[Opening RECORD SET section]

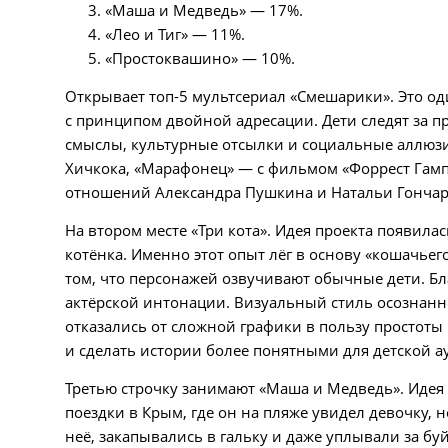
«Маша и Медведь» — 17%.
«Лео и Тиг» — 11%.
«Простоквашино» — 10%.
Открывает топ-5 мультсериал «Смешарики». Это од
с принципом двойной адресации. Дети следят за 
смыслы, культурные отсылки и социальные аллюзии
Хичкока, «Марафонец» — с фильмом «Форрест Гамп»
отношений Александра Пушкина и Натальи Гончар
На втором месте «Три кота». Идея проекта появила
котёнка. Именно этот опыт лёг в основу «кошачьег
том, что персонажей озвучивают обычные дети. Бл
актёрской интонации. Визуальный стиль осознанно
отказались от сложной графики в пользу простот
и сделать истории более понятными для детской а
Третью строчку занимают «Маша и Медведь». Идея 
поездки в Крым, где он на пляже увидел девочку
неё, закапывались в гальку и даже уплывали за бу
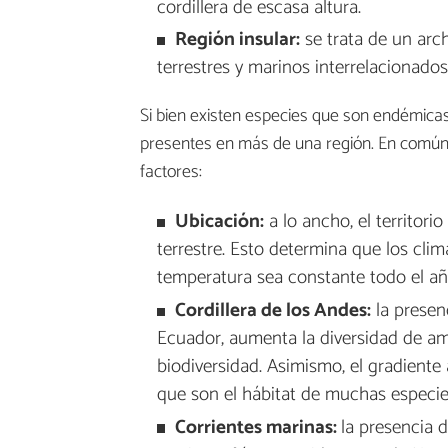
cordillera de escasa altura.
Región insular:
se trata de un arc
terrestres y marinos interrelacionados
Si bien existen especies que son endémica
presentes en más de una región. En común,
factores:
Ubicación:
a lo ancho, el territori
terrestre. Esto determina que los clima
temperatura sea constante todo el añ
Cordillera de los Andes:
la presenc
Ecuador, aumenta la diversidad de amb
biodiversidad. Asimismo, el gradiente a
que son el hábitat de muchas especie
Corrientes marinas:
la presencia 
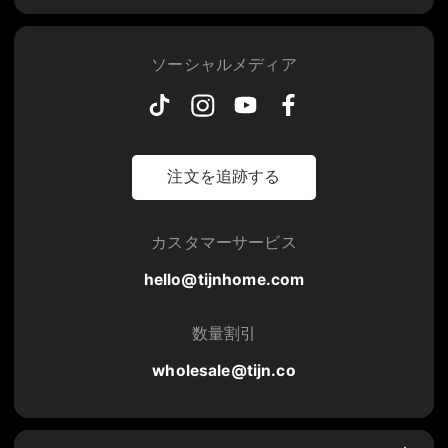
ソーシャルメディア
注文を追跡する
カスタマーサービス
hello@tijnhome.com
数量割引
wholesale@tijn.co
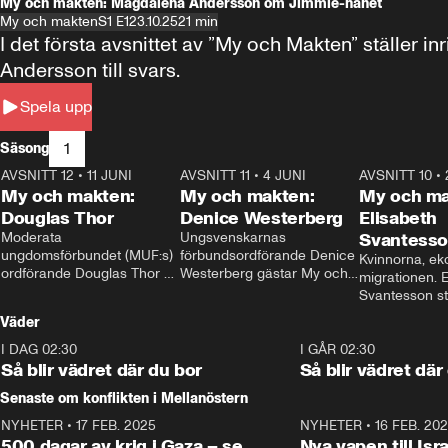
My och makten: Magdalena Andersson om Jimmie-hånet
My och makten
S1 E1
23.10.25
21 min
I det första avsnittet av ”My och Makten” ställe
Andersson till svars.
Spela upp
1
Säsong
AVSNITT 12
•
11 JUNI
26:27
AVSNITT 11
•
4 JUNI
23:40
AVSNITT 10
•
My och makten:
My och makten:
My och ma
Douglas Thor
Denice Westerberg
Elisabeth
Moderata 
Ungsvenskarnas 
Svantess
ungdomsförbundet (MUF:s) 
förbundsordförande Denice 
Kvinnorna, ek
ordförande Douglas Thor 
Westerberg gästar My och 
migrationen. E
gästar My och makten. I 
makten. I avsnittet 
Svantesson stäl
avsnittet diskuteras 
diskuteras migrationsfrågan 
när finansmini
Väder
tonårsutvisningarna och hur 
och hur SD ska locka 
Moderaterna ska locka 
kvinnliga väljare. 
I DAG 02:30
1:06
I GÅR 02:30
väljare till valet i höst. 
Så blir vädret där du bor
Så blir vädret där
Senaste om konflikten i Mellanöstern
NYHETER
•
17 FEB. 2025
0:45
NYHETER
•
16 FEB. 20
500 dagar av krig i Gaza – se
Nya vapen till Isr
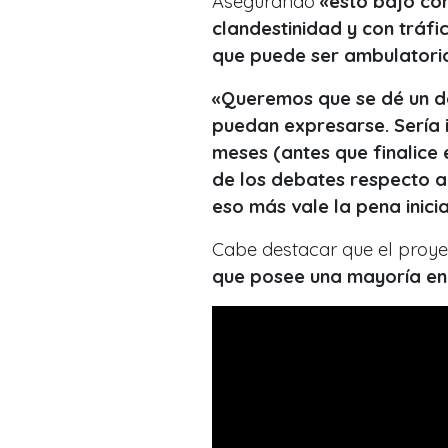
Asegurando
«esto bajo con
clandestinidad y con tráf
que puede ser ambulatori
«Queremos que se dé un d
puedan expresarse. Sería 
meses (antes que finalice e
de los debates respecto a
eso más vale la pena inici
Cabe destacar que el proyec
que posee una mayoría en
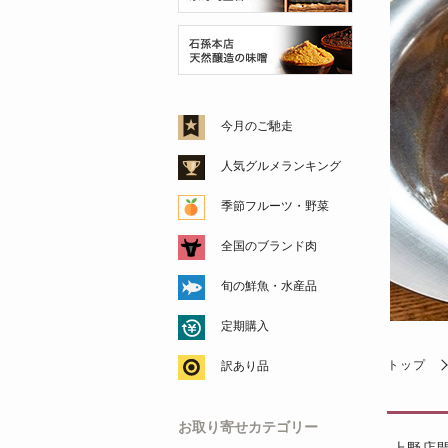
今月のご馳走
人気グルメランキング
季節フルーツ・野菜
全国のブランド肉
旬の鮮魚・水産品
定期購入
トップ
訳あり品
お取り寄せカテゴリー
上野店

[Closing RECORD SET section]

PROBLEM DETAILS> Please repeat the entries above exactly, leaving out any pictures.

YOUR SOLUTION>
«Маша и Медведь» — 17%.
«Лео и Тиг» — 11%.
«Простоквашино» — 10%.
Открывает топ-5 мультсериал «Смешарики». Это од
с принципом двойной адресации. Дети следят за 
смыслы, культурные отсылки и социальные аллюзии
Хичкока, «Марафонец» — с фильмом «Форрест Гамп»
отношений Александра Пушкина и Натальи Гончар
На втором месте «Три кота». Идея проекта появила
котёнка. Именно этот опыт лёг в основу «кошачьег
том, что персонажей озвучивают обычные дети. Бл
актёрской интонации. Визуальный стиль осознанно
отказались от сложной графики в пользу простот
и сделать истории более понятными для детской а
Третью строчку занимают «Маша и Медведь». Идея 
поездки в Крым, где он на пляже увидел девочку
неё, закапывались в гальку и даже уплывали за бу
cordillera de escasa altura.
Región insular:
se trata de un arc
terrestres y marinos interrelacionados
Si bien existen especies que son endémica
presentes en más de una región. En común,
factores:
Ubicación:
a lo ancho, el territori
terrestre. Esto determina que los clima
temperatura sea constante todo el añ
Cordillera de los Andes:
la presenc
Ecuador, aumenta la diversidad de amb
biodiversidad. Asimismo, el gradiente a
que son el hábitat de muchas especie
Corrientes marinas:
la presencia 
ソーシャルメディア
注文を追跡する
カスタマーサービス
hello@tijnhome.com
数量割引
wholesale@tijn.co
My och makten: Magdalena Andersson om Jimmie-hånet
My och makten
S1 E1
23.10.25
21 min
I det första avsnittet av ”My och Makten” ställe
Andersson till svars.
Spela upp
1
Säsong
AVSNITT 12
•
11 JUNI
26:27
AVSNITT 11
•
4 JUNI
23:40
AVSNITT 10
•
My och makten:
My och makten:
My och ma
Douglas Thor
Denice Westerberg
Elisabeth
Moderata 
Ungsvenskarnas 
Svantess
ungdomsförbundet (MUF:s) 
förbundsordförande Denice 
Kvinnorna, ek
ordförande Douglas Thor 
Westerberg gästar My och 
migrationen. E
gästar My och makten. I 
makten. I avsnittet 
Svantesson stäl
avsnittet diskuteras 
diskuteras migrationsfrågan 
när finansmini
Väder
tonårsutvisningarna och hur 
och hur SD ska locka 
Moderaterna ska locka 
kvinnliga väljare. 
I DAG 02:30
1:06
I GÅR 02:30
väljare till valet i höst. 
Så blir vädret där du bor
Så blir vädret där
Senaste om konflikten i Mellanöstern
NYHETER
•
17 FEB. 2025
0:45
NYHETER
•
16 FEB. 20
500 dagar av krig i Gaza – se
Nya vapen till Isr
Asegurando
«esto bajo con
clandestinidad y con tráf
que puede ser ambulatori
«Queremos que se dé un d
puedan expresarse. Sería 
meses (antes que finalice e
de los debates respecto a
eso más vale la pena inici
Cabe destacar que el proyec
que posee una mayoría en
今月のご馳走
人気グルメランキング
季節フルーツ・野菜
全国のブランド肉
旬の鮮魚・水産品
定期購入
トップ
訳あり品
お取り寄せカテゴリー
上野店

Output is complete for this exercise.